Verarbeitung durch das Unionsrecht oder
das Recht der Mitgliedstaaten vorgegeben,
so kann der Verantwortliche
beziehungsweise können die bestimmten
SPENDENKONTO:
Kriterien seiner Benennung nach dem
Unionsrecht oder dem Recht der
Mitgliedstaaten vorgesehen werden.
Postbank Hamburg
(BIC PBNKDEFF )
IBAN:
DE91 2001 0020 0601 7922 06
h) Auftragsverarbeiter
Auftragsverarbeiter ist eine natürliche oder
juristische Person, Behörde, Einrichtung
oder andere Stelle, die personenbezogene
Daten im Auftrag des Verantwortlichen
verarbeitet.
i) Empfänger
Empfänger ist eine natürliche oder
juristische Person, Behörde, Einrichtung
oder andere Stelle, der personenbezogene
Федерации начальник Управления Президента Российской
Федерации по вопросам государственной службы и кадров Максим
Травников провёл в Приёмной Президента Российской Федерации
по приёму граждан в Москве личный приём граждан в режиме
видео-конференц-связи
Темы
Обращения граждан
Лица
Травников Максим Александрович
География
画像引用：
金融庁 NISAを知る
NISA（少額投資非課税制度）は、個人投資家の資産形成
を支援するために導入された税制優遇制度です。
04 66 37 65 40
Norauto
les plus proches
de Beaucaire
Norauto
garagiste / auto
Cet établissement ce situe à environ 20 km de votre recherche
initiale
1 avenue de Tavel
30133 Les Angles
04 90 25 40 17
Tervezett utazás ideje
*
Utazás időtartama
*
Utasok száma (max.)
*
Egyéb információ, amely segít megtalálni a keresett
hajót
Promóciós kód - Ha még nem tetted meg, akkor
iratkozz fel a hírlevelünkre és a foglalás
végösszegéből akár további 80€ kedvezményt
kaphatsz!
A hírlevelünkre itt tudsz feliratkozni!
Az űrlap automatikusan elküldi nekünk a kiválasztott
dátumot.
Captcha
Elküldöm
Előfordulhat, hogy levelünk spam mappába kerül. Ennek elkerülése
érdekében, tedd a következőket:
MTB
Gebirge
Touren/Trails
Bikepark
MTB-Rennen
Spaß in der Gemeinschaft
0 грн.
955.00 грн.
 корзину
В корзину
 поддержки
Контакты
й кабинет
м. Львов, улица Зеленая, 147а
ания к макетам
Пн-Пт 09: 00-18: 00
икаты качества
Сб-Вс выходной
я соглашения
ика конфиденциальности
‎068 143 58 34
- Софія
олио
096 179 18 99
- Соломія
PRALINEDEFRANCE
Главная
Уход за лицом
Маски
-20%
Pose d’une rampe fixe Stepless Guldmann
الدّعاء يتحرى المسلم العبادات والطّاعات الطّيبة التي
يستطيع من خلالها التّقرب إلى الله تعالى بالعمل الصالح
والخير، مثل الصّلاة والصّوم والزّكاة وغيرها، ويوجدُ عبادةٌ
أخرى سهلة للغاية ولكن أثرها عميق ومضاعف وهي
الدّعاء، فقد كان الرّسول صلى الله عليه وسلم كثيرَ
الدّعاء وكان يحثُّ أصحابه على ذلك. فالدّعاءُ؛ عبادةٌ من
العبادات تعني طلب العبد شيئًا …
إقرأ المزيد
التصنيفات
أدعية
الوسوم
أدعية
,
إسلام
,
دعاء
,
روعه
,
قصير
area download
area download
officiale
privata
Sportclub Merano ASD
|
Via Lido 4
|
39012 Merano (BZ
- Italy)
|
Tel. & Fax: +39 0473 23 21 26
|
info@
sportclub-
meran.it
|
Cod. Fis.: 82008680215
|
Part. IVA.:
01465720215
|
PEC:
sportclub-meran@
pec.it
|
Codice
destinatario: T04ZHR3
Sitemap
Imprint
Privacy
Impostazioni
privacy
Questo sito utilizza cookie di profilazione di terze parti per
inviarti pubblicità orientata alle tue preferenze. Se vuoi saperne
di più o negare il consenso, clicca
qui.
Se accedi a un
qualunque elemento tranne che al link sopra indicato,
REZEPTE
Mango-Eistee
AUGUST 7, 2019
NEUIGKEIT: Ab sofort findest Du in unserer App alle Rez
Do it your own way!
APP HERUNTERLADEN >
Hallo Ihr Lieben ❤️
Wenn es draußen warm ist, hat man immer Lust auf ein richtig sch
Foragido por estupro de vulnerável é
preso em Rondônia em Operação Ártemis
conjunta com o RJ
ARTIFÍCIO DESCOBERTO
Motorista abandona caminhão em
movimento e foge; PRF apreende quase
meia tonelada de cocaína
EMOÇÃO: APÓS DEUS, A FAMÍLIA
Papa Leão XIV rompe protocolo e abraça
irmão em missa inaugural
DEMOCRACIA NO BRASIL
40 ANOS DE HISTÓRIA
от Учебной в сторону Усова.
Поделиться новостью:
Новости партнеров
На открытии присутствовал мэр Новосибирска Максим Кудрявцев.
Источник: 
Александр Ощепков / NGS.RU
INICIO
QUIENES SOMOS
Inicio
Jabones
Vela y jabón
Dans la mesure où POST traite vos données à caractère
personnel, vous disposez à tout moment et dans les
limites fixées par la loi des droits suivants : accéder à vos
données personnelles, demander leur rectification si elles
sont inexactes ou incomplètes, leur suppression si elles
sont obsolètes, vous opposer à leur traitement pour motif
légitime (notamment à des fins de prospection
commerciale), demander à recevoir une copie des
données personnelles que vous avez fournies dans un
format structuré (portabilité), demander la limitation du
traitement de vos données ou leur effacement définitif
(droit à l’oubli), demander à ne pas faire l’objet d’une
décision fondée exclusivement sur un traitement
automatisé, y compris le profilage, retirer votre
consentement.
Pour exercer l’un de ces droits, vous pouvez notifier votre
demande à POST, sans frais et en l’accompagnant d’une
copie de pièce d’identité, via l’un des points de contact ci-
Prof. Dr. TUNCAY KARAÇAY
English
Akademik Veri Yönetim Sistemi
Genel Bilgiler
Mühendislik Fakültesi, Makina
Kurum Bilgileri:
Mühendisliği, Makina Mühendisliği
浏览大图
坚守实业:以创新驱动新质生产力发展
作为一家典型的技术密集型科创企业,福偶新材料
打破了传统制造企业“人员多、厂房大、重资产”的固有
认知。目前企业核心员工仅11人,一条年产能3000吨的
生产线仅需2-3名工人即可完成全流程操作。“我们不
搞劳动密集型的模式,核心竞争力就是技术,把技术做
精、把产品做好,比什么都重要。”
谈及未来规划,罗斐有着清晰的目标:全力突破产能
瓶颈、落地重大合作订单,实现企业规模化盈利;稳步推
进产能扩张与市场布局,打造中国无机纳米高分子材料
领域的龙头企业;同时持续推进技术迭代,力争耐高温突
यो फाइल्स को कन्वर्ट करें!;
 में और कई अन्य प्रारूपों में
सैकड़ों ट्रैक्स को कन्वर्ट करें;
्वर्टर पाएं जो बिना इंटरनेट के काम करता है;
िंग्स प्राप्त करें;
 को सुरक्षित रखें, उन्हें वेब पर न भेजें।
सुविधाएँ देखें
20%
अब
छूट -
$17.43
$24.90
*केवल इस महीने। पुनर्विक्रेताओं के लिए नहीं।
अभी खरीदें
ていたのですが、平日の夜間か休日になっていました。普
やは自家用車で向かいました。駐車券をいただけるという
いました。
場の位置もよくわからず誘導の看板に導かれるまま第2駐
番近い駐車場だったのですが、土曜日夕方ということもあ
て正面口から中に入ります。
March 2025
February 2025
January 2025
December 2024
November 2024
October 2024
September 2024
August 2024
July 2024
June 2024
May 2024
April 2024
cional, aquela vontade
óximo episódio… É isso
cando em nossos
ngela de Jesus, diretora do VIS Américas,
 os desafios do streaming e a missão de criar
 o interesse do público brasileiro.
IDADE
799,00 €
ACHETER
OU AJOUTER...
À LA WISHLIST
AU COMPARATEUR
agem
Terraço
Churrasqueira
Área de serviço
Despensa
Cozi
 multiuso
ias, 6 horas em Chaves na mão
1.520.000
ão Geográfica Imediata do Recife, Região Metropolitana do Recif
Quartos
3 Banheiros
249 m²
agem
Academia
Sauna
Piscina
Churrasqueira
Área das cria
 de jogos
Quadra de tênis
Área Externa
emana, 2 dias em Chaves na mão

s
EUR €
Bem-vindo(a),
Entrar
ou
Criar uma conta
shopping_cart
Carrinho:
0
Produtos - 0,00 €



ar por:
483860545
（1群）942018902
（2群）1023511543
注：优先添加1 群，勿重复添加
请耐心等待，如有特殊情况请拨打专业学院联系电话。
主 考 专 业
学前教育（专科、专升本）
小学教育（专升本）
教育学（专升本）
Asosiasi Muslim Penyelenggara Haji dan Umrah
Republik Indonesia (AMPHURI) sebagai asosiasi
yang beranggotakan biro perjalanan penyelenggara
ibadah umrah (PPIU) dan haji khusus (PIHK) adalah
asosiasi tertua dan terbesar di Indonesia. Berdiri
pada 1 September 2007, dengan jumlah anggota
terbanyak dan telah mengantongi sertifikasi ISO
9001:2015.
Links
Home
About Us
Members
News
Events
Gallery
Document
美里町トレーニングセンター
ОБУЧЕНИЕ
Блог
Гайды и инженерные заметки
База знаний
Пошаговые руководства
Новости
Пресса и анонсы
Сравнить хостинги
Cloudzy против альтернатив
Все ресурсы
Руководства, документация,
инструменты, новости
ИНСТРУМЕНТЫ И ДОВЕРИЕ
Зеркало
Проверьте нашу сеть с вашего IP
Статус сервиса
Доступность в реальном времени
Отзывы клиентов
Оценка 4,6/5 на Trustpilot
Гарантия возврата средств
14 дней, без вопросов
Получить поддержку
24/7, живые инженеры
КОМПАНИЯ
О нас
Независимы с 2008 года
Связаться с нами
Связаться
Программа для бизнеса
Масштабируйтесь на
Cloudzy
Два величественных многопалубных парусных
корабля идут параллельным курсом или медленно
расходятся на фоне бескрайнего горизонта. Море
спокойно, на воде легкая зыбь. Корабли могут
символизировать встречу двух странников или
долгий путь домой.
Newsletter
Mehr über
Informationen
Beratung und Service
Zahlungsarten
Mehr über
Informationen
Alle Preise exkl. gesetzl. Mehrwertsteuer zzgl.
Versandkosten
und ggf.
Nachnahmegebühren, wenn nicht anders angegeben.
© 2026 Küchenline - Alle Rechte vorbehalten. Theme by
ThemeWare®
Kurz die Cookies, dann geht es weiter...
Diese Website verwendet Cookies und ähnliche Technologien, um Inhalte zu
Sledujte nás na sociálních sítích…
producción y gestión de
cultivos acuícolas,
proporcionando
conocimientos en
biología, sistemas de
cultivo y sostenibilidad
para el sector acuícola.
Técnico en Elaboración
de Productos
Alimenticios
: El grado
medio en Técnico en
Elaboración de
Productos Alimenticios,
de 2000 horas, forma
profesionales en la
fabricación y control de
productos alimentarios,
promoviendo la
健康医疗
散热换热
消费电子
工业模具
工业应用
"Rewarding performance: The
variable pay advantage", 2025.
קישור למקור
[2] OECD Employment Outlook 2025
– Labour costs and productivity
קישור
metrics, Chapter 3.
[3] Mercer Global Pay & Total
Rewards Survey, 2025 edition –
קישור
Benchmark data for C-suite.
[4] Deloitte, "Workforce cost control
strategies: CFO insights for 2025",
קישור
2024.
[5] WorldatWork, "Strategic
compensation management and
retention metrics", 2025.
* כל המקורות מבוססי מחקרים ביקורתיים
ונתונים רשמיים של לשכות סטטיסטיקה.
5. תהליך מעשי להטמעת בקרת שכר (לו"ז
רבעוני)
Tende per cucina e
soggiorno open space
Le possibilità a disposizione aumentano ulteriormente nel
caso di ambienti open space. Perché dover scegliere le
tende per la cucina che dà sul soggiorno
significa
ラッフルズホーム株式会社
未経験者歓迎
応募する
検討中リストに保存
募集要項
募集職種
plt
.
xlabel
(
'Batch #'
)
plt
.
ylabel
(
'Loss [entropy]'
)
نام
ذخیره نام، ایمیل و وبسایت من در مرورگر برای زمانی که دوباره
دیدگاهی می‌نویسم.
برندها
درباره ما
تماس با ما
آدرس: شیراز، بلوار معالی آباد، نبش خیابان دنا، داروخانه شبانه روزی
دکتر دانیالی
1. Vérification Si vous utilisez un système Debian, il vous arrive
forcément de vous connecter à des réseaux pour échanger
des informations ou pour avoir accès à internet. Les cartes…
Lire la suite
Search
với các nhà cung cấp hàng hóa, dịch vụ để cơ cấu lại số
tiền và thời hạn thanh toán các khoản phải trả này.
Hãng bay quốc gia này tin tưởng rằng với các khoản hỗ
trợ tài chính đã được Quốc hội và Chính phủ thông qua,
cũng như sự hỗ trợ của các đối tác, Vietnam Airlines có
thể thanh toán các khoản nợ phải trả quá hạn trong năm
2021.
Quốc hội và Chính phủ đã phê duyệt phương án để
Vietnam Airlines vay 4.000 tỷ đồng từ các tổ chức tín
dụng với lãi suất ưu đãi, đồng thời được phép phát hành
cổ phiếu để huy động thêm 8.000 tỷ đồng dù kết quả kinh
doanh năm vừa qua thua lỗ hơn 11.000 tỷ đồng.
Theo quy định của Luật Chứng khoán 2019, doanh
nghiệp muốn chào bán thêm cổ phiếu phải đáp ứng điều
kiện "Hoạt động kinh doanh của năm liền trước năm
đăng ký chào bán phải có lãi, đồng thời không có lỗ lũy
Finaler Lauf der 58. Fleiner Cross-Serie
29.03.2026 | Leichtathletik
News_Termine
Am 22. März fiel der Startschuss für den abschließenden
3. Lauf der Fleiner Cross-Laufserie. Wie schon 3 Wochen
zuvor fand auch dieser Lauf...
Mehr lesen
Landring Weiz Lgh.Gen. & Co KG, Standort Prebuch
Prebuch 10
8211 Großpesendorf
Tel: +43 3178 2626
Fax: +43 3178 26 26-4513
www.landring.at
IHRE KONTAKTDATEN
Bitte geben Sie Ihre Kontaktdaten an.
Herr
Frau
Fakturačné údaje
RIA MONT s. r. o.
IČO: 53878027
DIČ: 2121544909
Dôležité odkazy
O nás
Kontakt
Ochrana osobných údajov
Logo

_TASK DESCRIPTION_
Print again the lines of the entries above that fall between the line holding "40 ANOS DE HISTÓRIA" and the line holding "consentement.", inclusive, exactly as they stand.

_TASK RESULT_
40 ANOS DE HISTÓRIA
от Учебной в сторону Усова.
Поделиться новостью:
Новости партнеров
На открытии присутствовал мэр Новосибирска Максим Кудрявцев.
Источник: 
Александр Ощепков / NGS.RU
INICIO
QUIENES SOMOS
Inicio
Jabones
Vela y jabón
Dans la mesure où POST traite vos données à caractère
personnel, vous disposez à tout moment et dans les
limites fixées par la loi des droits suivants : accéder à vos
données personnelles, demander leur rectification si elles
sont inexactes ou incomplètes, leur suppression si elles
sont obsolètes, vous opposer à leur traitement pour motif
légitime (notamment à des fins de prospection
commerciale), demander à recevoir une copie des
données personnelles que vous avez fournies dans un
format structuré (portabilité), demander la limitation du
traitement de vos données ou leur effacement définitif
(droit à l’oubli), demander à ne pas faire l’objet d’une
décision fondée exclusivement sur un traitement
automatisé, y compris le profilage, retirer votre
consentement.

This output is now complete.